Mientras la sociedad civil pone el énfasis en la violencia y el maltrato como contexto generador de agresiones hacia los niños, la Iglesia define el abuso sexual infantil como un abuso de poder en lenguaje sexual, y lo engloba en una triada junto al abuso de autoridad y el abuso de conciencia, dirigiendo sus acciones preventivas a los factores que neutralicen la perversión del poder. La propuesta de una organización más sinodal de las estructuras clericales apunta a ese objetivo.
Aunque las tres categorías están constitutivamente enlazadas y funcionalmente retroalimentadas, parece conveniente distinguir las características de cada una de ellas y preguntarse si todo abuso de autoridad o de intromisión en las conductas de los fieles termina inexorablemente en abuso sexual y, además, de menores.
El poder y el sexo son dos fuerzas que movilizan el movimiento de la vida pero es de sana reflexión distinguirlas en su inextricable vinculación. Confundirlas al analizarlas reforzaría la confusión que actúa en el abusador sexual. El tema de la sexualidad y su participación en los abusos infantiles parece seguir relegado a algunas consideraciones generales y minimizado detrás de las correctas consideraciones sobre el poder. Esta postura limita el análisis más profundo sobre las condiciones en que hoy se produce el desarrollo psicosexual de los seminaristas, y las condiciones en que se exige el celibato obligatorio.
Si bien el celibato no es la causa de los abusos sexuales, cuando se acepta por obligación predispone a estados anímicos que contribuyen al desbalance de la conducta cuando las oportunidades lo posibilitan. Por otra parte, atrae a personalidades con dificultades para afrontar una vida sexual adulta, como lo demuestra el hecho de que los abusos sean habitualmente con adolescentes jóvenes. Difícilmente quienes se consagran a partir de un amor emocionalmente maduro a Dios y a la humanidad lleguen a abusar sexualmente de un menor.

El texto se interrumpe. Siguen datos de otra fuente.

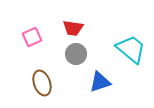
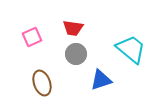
blue triangle: moved 1 px right, 2 px up
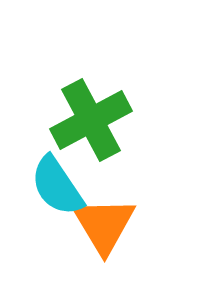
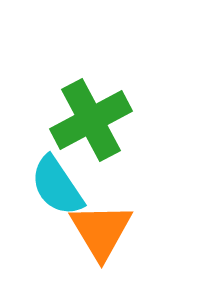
orange triangle: moved 3 px left, 6 px down
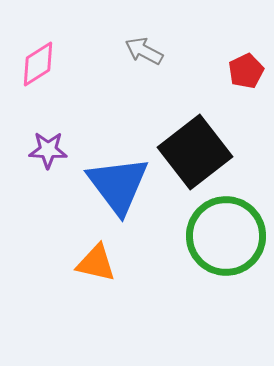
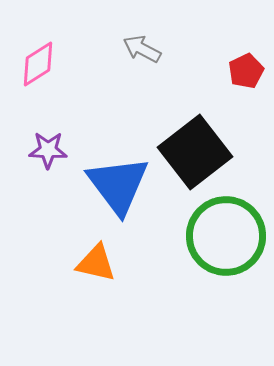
gray arrow: moved 2 px left, 2 px up
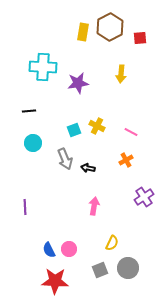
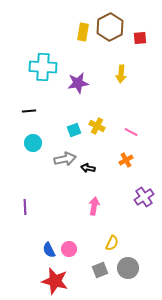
gray arrow: rotated 80 degrees counterclockwise
red star: rotated 12 degrees clockwise
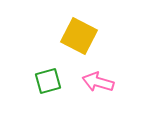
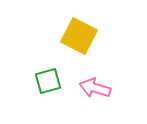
pink arrow: moved 3 px left, 6 px down
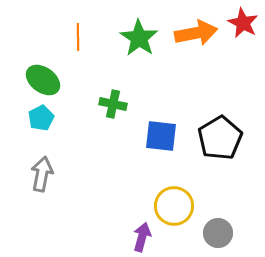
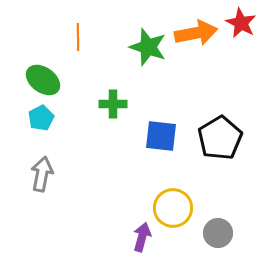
red star: moved 2 px left
green star: moved 9 px right, 9 px down; rotated 15 degrees counterclockwise
green cross: rotated 12 degrees counterclockwise
yellow circle: moved 1 px left, 2 px down
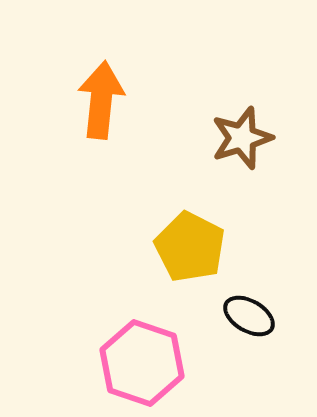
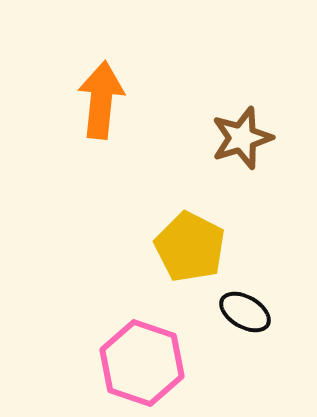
black ellipse: moved 4 px left, 4 px up
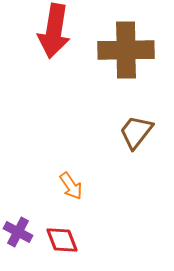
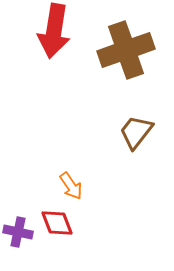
brown cross: rotated 18 degrees counterclockwise
purple cross: rotated 16 degrees counterclockwise
red diamond: moved 5 px left, 17 px up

Los laicos estamos llamados a salir del escándalo a la responsabilidad y trabajar desde el lugar de cada uno para desenmascarar las paradojas de una cultura que acusa mientras fomenta lo mismo que condena. Dice defender a los niños mientras que, desde las disposiciones de algunas empresas, con la contribución de la publicidad y los medios, se erotiza cada vez más a la infancia. Por otra parte, la pornografía habita en los celulares de los padres de familia y el abandono de la formación de los adolescentes se disfraza de permisividad indolente. La impunidad es la norma ante conductas infractoras. El buen trato ha sido reemplazado por la interacción violenta generalizada, expresada en el lenguaje y en los gestos. Esta sociedad no ayuda a los niños a defenderse de los abusos porque los abusa naturalizadamente.
La decisión de la Iglesia necesita de la comunión entre todos para proteger a los niños, puestos por Jesús como la vara para medir la posibilidad de entrar en el Reino.